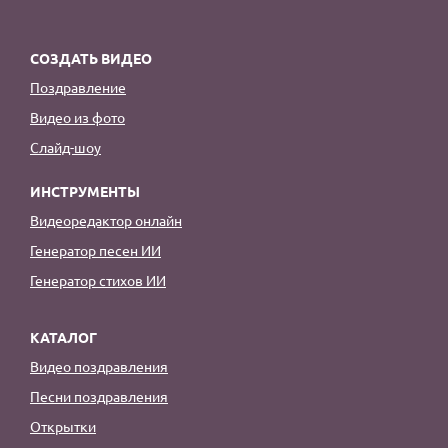
СОЗДАТЬ ВИДЕО
Поздравление
Видео из фото
Слайд-шоу
ИНСТРУМЕНТЫ
Видеоредактор онлайн
Генератор песен ИИ
Генератор стихов ИИ
КАТАЛОГ
Видео поздравления
Песни поздравления
Открытки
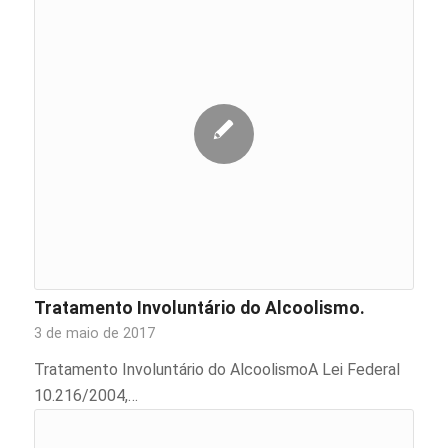
Tratamento Involuntário do Alcoolismo.
3 de maio de 2017
Tratamento Involuntário do AlcoolismoA Lei Federal
10.216/2004,…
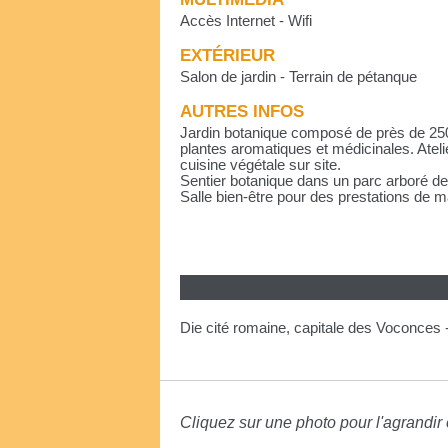
Accès Internet - Wifi
EXTÉRIEUR
Salon de jardin - Terrain de pétanque
AUTRES INFOS
Jardin botanique composé de près de 250
plantes aromatiques et médicinales. Ateli
cuisine végétale sur site.
Sentier botanique dans un parc arboré de
Salle bien-être pour des prestations de 
Die cité romaine, capitale des Voconces
Cliquez sur une photo pour l'agrandir e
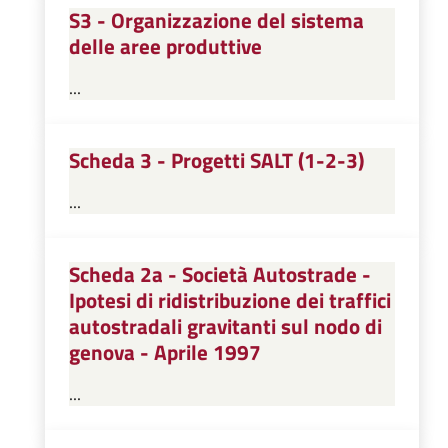
S3 - Organizzazione del sistema
delle aree produttive
...
Scheda 3 - Progetti SALT (1-2-3)
...
Scheda 2a - Società Autostrade -
Ipotesi di ridistribuzione dei traffici
autostradali gravitanti sul nodo di
genova - Aprile 1997
...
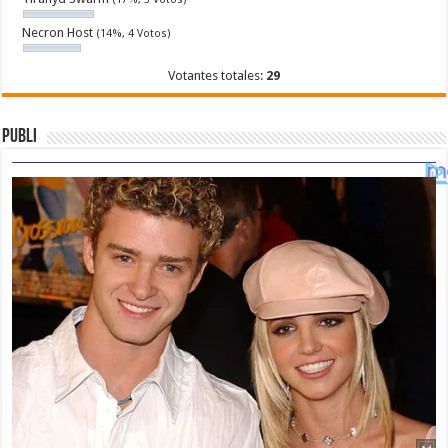
Necron Host
(14%, 4 Votos)
Votantes totales:
29
Publi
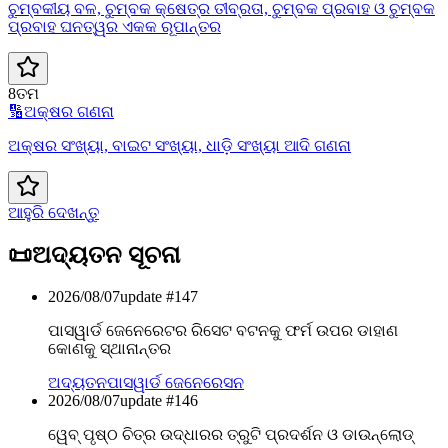
ଚୁମ୍ବକୀୟ ବଳ, ଚୁମ୍ବକ କ୍ଷେତ୍ର ତୀବ୍ରତା, ଚୁମ୍ବକ ପ୍ରବାହ ଓ ଚୁମ୍ବକ
ପ୍ରବାହ ଘନତ୍ୱର ଏକକ ରୂପାନ୍ତର
8ତମ
🔢
ଅକ୍ଷର ଗଣନା
ଅକ୍ଷର ସଂଖ୍ୟା, ବାଇଟ ସଂଖ୍ୟା, ଧାଡ଼ି ସଂଖ୍ୟା ଆଦି ଗଣନା
ଆହୁରି ଦେଖନ୍ତୁ
📜
ଅଦ୍ୟତନ ସୂଚନା
2026/08/07
update #
147
ପାସୱାର୍ଡ ଜେନେରେଟର ରିସେଟ ବଟନକୁ ଫର୍ମ ଉପର ଡାହାଣ
କୋଣକୁ ସ୍ଥାନାନ୍ତର
ଅଦ୍ୟତନ
ପାସୱାର୍ଡ ଜେନେରେସନ
2026/08/07
update #
146
ୱେବ୍ ପୃଷ୍ଠ ଚିତ୍ର ଉଦ୍ଧାରର ତ୍ରୁଟି ପ୍ରଦର୍ଶନ ଓ ଡାଉନ୍‌ଲୋଡ୍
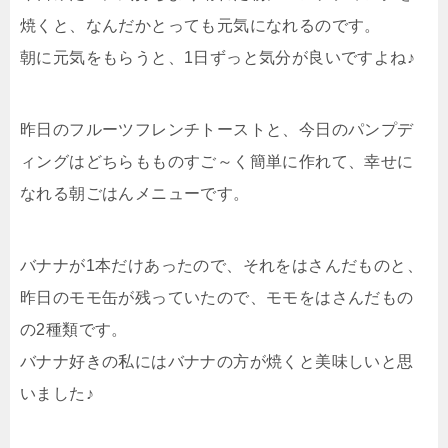
焼くと、なんだかとっても元気になれるのです。
朝に元気をもらうと、1日ずっと気分が良いですよね♪
昨日のフルーツフレンチトーストと、今日のパンプデ
ィングはどちらもものすご～く簡単に作れて、幸せに
なれる朝ごはんメニューです。
バナナが1本だけあったので、それをはさんだものと、
昨日のモモ缶が残っていたので、モモをはさんだもの
の2種類です。
バナナ好きの私にはバナナの方が焼くと美味しいと思
いました♪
□ □ □ □ □ □ □
| Problem statement |
Please repeat all of the data exactly, excluding images.

| Response box |
СОЗДАТЬ ВИДЕО
Поздравление
Видео из фото
Слайд-шоу
ИНСТРУМЕНТЫ
Видеоредактор онлайн
Генератор песен ИИ
Генератор стихов ИИ
КАТАЛОГ
Видео поздравления
Песни поздравления
Открытки
Tratamento Involuntário do Alcoolismo.
3 de maio de 2017
Tratamento Involuntário do AlcoolismoA Lei Federal
10.216/2004,…
Accès Internet - Wifi
EXTÉRIEUR
Salon de jardin - Terrain de pétanque
AUTRES INFOS
Jardin botanique composé de près de 250
plantes aromatiques et médicinales. Ateli
cuisine végétale sur site.
Sentier botanique dans un parc arboré de
Salle bien-être pour des prestations de 
Die cité romaine, capitale des Voconces
Cliquez sur une photo pour l'agrandir e
S3 - Organizzazione del sistema
delle aree produttive
...
Scheda 3 - Progetti SALT (1-2-3)
...
Scheda 2a - Società Autostrade -
Ipotesi di ridistribuzione dei traffici
autostradali gravitanti sul nodo di
genova - Aprile 1997
...
Necron Host
(14%, 4 Votos)
Votantes totales:
29
Publi
ଚୁମ୍ବକୀୟ ବଳ, ଚୁମ୍ବକ କ୍ଷେତ୍ର ତୀବ୍ରତା, ଚୁମ୍ବକ ପ୍ରବାହ ଓ ଚୁମ୍ବକ
ପ୍ରବାହ ଘନତ୍ୱର ଏକକ ରୂପାନ୍ତର
8ତମ
🔢
ଅକ୍ଷର ଗଣନା
ଅକ୍ଷର ସଂଖ୍ୟା, ବାଇଟ ସଂଖ୍ୟା, ଧାଡ଼ି ସଂଖ୍ୟା ଆଦି ଗଣନା
ଆହୁରି ଦେଖନ୍ତୁ
📜
ଅଦ୍ୟତନ ସୂଚନା
2026/08/07
update #
147
ପାସୱାର୍ଡ ଜେନେରେଟର ରିସେଟ ବଟନକୁ ଫର୍ମ ଉପର ଡାହାଣ
କୋଣକୁ ସ୍ଥାନାନ୍ତର
ଅଦ୍ୟତନ
ପାସୱାର୍ଡ ଜେନେରେସନ
2026/08/07
update #
146
ୱେବ୍ ପୃଷ୍ଠ ଚିତ୍ର ଉଦ୍ଧାରର ତ୍ରୁଟି ପ୍ରଦର୍ଶନ ଓ ଡାଉନ୍‌ଲୋଡ୍
焼くと、なんだかとっても元気になれるのです。
朝に元気をもらうと、1日ずっと気分が良いですよね♪
昨日のフルーツフレンチトーストと、今日のパンプデ
ィングはどちらもものすご～く簡単に作れて、幸せに
なれる朝ごはんメニューです。
バナナが1本だけあったので、それをはさんだものと、
昨日のモモ缶が残っていたので、モモをはさんだもの
の2種類です。
バナナ好きの私にはバナナの方が焼くと美味しいと思
いました♪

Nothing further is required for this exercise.